2- V., entre outros, os Acs do TC nºs 265/01 de 19-06-2001 e 99/09, de 03/02/2009, deste se extraindo: «Dos direitos de audição e de defesa consagrados no art. 32.º, n.º 10, da CRP, e densificados no art. 50.º do RGCO, extrai-se com toda a certeza que qualquer processo de contra-ordenação deve assegurar ao visado o contraditório prévio à decisão» (em http://www.tribunalconstitucional.pt/tc/acordaos/20090099.html).
3- Sobre este tema, expende Inês Ferreira Leite [“A autonomização do direito sancionatório administrativo, em especial, o direito contraordenacional” in E-BOOK (CEJ) SETEMBRO 2015)]: (…) porque se trata de uma sanção punitiva, existem certas garantias fundamentais que vão para lá das garantias do administrado. Porque se trata de sanções punitivas que podem alcançar uma gravidade considerável – mesmo que não se pense no impacto económico da coima, basta saber que existem sanções acessórias tão ou mais graves do que as penas acessórias previstas no Código Penal – as garantias do processo contraordenacional (na fase administrativa e no tribunal) não podem ser muito distantes das previstas para o processo penal.

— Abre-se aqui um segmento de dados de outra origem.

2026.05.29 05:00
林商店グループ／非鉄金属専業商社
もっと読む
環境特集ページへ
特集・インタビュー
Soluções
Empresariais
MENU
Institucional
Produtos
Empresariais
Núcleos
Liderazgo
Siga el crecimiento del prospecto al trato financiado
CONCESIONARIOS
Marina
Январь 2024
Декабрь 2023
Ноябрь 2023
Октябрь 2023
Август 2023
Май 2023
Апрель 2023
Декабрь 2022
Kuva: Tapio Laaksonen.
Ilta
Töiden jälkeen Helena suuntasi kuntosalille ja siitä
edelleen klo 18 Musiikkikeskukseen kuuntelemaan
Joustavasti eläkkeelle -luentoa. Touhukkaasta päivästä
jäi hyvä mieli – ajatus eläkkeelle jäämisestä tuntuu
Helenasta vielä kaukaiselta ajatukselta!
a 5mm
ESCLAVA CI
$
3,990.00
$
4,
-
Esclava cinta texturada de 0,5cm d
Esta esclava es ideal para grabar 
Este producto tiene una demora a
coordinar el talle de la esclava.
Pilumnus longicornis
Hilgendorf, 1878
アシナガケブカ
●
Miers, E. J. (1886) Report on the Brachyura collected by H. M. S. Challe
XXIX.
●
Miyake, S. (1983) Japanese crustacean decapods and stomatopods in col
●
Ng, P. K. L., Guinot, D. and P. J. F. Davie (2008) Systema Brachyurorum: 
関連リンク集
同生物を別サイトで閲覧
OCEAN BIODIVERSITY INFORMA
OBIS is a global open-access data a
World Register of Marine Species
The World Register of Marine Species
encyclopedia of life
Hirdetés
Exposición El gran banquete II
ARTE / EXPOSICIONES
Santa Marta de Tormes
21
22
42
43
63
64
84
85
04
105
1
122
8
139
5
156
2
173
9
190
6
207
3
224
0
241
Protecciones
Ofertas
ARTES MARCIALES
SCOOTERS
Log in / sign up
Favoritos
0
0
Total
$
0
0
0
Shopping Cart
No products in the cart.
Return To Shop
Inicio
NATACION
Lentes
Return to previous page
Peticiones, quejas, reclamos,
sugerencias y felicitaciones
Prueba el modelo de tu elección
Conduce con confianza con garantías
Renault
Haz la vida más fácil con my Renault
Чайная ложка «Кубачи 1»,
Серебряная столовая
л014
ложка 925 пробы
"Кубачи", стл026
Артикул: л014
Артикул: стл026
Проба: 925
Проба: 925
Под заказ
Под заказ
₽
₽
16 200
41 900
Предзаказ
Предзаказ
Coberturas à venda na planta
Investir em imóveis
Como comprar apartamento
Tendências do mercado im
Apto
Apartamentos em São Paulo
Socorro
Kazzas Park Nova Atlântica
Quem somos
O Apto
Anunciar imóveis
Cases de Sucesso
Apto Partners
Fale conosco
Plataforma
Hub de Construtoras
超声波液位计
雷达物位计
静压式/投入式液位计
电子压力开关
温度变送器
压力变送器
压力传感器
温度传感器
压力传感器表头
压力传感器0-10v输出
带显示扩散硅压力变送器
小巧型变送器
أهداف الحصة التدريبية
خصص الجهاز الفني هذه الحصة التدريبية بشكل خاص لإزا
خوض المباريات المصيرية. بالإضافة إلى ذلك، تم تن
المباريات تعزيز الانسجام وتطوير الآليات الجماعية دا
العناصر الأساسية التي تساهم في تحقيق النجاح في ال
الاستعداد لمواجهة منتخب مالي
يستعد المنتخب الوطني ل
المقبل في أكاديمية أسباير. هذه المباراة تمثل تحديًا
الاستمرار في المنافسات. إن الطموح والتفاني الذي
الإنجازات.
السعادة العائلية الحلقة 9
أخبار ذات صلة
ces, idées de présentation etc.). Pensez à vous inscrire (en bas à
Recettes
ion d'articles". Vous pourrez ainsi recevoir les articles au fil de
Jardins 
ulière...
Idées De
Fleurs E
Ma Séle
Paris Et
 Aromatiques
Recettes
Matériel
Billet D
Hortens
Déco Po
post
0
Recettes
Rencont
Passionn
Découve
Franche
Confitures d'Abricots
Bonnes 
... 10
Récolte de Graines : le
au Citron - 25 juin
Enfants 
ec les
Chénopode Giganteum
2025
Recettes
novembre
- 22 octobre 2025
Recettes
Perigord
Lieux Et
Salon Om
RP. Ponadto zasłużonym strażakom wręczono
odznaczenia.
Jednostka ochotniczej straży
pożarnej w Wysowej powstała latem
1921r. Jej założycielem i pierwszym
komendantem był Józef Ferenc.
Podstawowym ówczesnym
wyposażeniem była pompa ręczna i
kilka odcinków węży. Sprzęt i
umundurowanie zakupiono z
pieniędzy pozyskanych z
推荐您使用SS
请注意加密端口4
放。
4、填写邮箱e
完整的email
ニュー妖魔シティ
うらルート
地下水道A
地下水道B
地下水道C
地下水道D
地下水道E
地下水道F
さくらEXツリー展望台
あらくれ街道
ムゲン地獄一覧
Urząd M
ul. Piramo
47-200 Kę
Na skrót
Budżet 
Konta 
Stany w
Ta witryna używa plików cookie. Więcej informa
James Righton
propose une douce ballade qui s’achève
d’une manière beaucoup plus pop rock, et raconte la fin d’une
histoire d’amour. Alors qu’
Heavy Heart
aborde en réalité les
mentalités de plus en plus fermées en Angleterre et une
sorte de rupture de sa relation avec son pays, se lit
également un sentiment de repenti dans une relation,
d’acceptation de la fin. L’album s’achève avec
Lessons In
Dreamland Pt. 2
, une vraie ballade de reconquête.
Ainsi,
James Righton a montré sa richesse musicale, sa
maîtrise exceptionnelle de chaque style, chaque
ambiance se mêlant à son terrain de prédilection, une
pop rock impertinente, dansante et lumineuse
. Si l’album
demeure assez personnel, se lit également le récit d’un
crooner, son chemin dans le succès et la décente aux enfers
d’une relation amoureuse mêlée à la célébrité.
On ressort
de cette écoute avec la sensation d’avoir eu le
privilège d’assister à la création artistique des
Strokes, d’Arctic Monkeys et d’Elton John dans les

A natureza híbrida do IMOS é algo que o carateriza, independentemente do regime legal que esteja ocasionalmente em vigor, e que vincula quer o legislador, quer o julgador a ponderarem – em paralelo – as aspetos essenciais do Direito Administrativo e as garantias fundamentais do Direito Punitivo Público, máxime, do Direito Penal e Processual Penal.».
4- V. Acs. da RL de 9/7/2014, de 1/3/2005 (CJ, 2º/123) e de 10/2/2004, da RE de 30/9/2014 e de 18/1/2005 e da RP de 4/3/2009. O citado Ac. da RE de 30/9/2014 acrescentou: «Tanto do ponto de vista gramatical, como sistemático e teleológico, não há nenhuma razão para que a referência do art. 119.º do CPP a qualquer fase do procedimento deva ser entendida como reportando-se unicamente às fases preliminares (inquérito e instrução) e à fase de julgamento do processo penal. Antes, abrange igualmente as nulidades insanáveis verificadas na fase de execução do processo penal, nomeadamente as respeitantes às normas do CPP que disciplinam a execução das penas não privativas da liberdade.». Realmente, não seria compaginável com os invocados princípios constitucionais o entendimento segundo a qual a falta de garantia do contraditório constitui uma mera irregularidade processual, sanável se não tiver sido suscitada pelo arguido no prazo de três dias após a notificação do despacho.